Scientists find a neurological mechanism that creates an version to glucose used in baits to kill insects - One of the oldest ways to get rid of cockroaches was always to mix a sweet food (glucose is preferred) with poison in a bait. But at the end of the 1980s, something went wrong with this strategy in a flat test in Florida.
One popular brand of bait stopped working suddenly. The populations of cockroaches in the apartment began to increase. Confused, the researchers began testing theory after theory until they found the explanation:
In a demonstration of evolution, many cockroaches have lost their taste for sweet foods, rejecting the corn syrup used in bait.
In five years, the rejection of the sweet taste has become so common that the trap was considered useless.
"Cockroaches are very adaptable and are doing well in the war versus humans," said entomologist at North Carolina State University, Jules Silverman, who discovered the aversion to glucose in Florida over two decades ago.
This discovery illustrated the evolutionary ability that created the fame of cockroaches can survive even a nuclear war.
In a study published this week by the journal Science, Silverman and other researchers explain the operation of the genetic mutation that gave them a competitive advantage that allowed them to survive and multiply.
The key is in some neurons that signal the brain about certain foods.
Normally, glucose activates certain neurons that like sweet food. In bugs with the mutation, glucose activates both sweet neurons, but also other neurons, which reject the glucose and overlap the signal of the first - so the brain gets the message that the sweet taste is bad. This unusual neurological activity appeared in cockroaches that dislike glucose collected in Puerto Rico and descendants of the cockroaches from Florida.
The research focused on the German cockroach, a small species that can even take a ride in shopping bags, but not the biggest cockroaches known as American cockroaches. The aversion to sweet was also found in small cockroaches in Southern California, Cincinnati, Indiana, South Korea and Russia.
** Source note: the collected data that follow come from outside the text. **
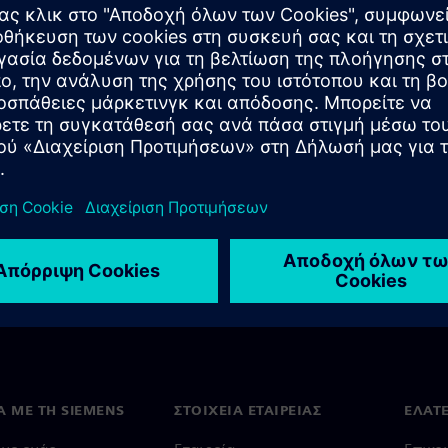
Ά ΜΕ ΤΗ SIEMENS
ΣΤΟΙΧΕΊΑ ΕΤΑΙΡΕΊΑΣ
ΕΛΆΤ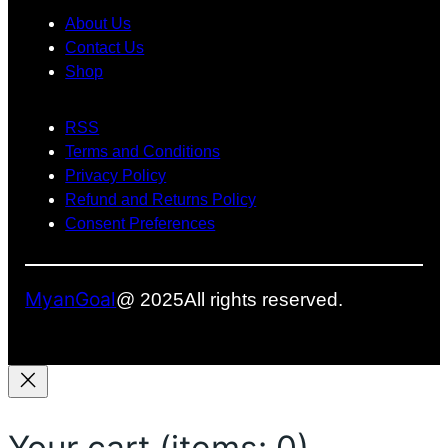
c
About Us
e
Contact Us
Shop
b
o
RSS
o
Terms and Conditions
k
Privacy Policy
Refund and Returns Policy
Consent Preferences
MyanGoal
@ 2025
All rights reserved.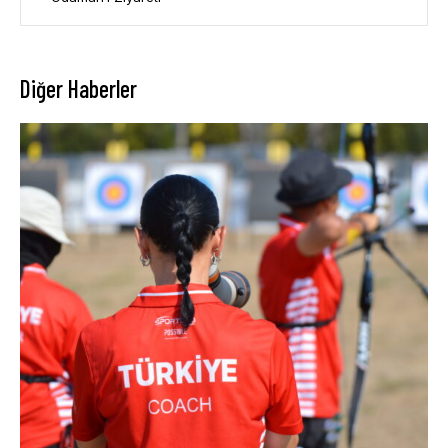
Diğer Haberler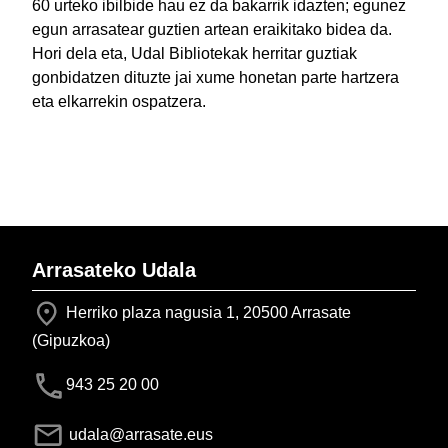
60 urteko ibilbide hau ez da bakarrik idazten; egunez
egun arrasatear guztien artean eraikitako bidea da.
Hori dela eta, Udal Bibliotekak herritar guztiak
gonbidatzen dituzte jai xume honetan parte hartzera
eta elkarrekin ospatzera.
Arrasateko Udala
Herriko plaza nagusia 1, 20500 Arrasate
(Gipuzkoa)
943 25 20 00
udala@arrasate.eus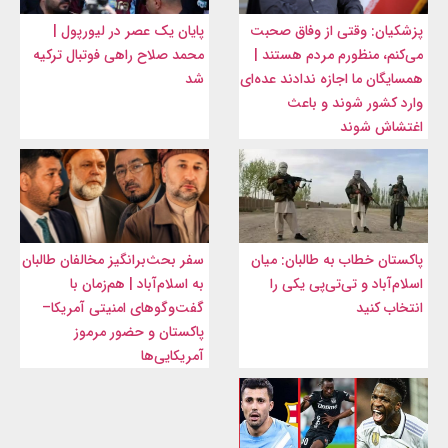
پزشکیان: وقتی از وفاق صحبت
پایان یک عصر در لیورپول |
می‌کنم، منظورم مردم هستند |
محمد صلاح راهی فوتبال ترکیه
همسایگان ما اجازه ندادند عده‌ای
شد
وارد کشور شوند و باعث
اغتشاش شوند
پاکستان خطاب به طالبان: میان
سفر بحث‌برانگیز مخالفان طالبان
اسلام‌آباد و تی‌تی‌پی یکی را
به اسلام‌آباد | هم‌زمان با
انتخاب کنید
گفت‌وگوهای امنیتی آمریکا–
پاکستان و حضور مرموز
آمریکایی‌ها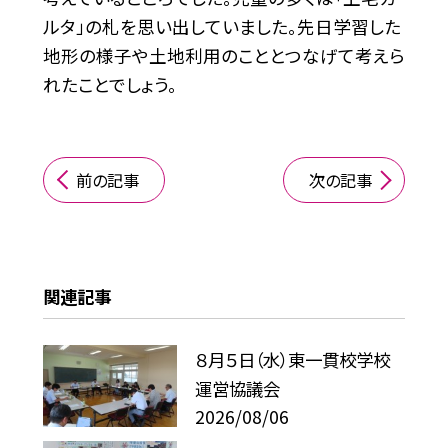
ルタ」の札を思い出していました。先日学習した
地形の様子や土地利用のこととつなげて考えら
れたことでしょう。
前の記事
次の記事
関連記事
８月５日（水）東一貫校学校
運営協議会
2026/08/06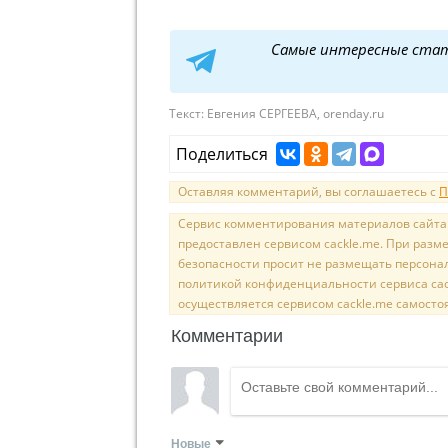
Самые интересные ста
Текст:
Евгения СЕРГЕЕВА, orenday.ru
Поделиться
Оставляя комментарий, вы соглашаетесь с
П
Сервис комментирования материалов сайта sal
предоставлен сервисом cackle.me. При раз
безопасности просит не размещать персона
политикой конфиденциальности сервиса cac
осуществляется сервисом cackle.me самосто
Комментарии
Новые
Now, scientists are trying to discover whether other types of cockroaches also have these peculiar eating habits.
But does the study explain why it is so difficult to get rid of cockroaches at home?
Probably not, says Coby Schal, study co-author who also works at North Carolina State.
Tests show that cockroaches averse to glucose eat most of the current baits, suggesting that the manufacturers withdrew or mask these ingredients. (The exact ingredients of insecticides are industrial secrets). Moreover, scholars have found that aversion in only seven of 19 populations surveyed in different places.
According Schal, if the bait purchased is not working, the most likely explanation is incorrect usage.
Still, the researcher explains, the new work has the potential to help consumers. By studying how the cockroaches evolve to escape our poisons, scientists can find clues to create baits that insects cannot resist.
It is unclear when the Florida cockroaches found the baits with glucose and how quickly they abandoned the taste for sugar. But Schal explains that it is reasonable to estimate that this feature needed five years to spread among many to end the effectiveness of the product. That means it took 25 generations of German cockroaches, which are reproduced from a month old one.
The aversion to glucose may have been an individual in response to the bait, or already be present in some insects, and when the bait appeared, it gave them an evolutionary advantage. Their offspring inherited the gene and gradually began to replace other cockroaches.
The Purdue University entomologist Michael Scharf, who studies urban pests but which was not involved in the new study, noted that since the 1950s, studies show that cockroaches have also developed resistance to insecticides and agreed that this discovery may help in developing best products to control insects.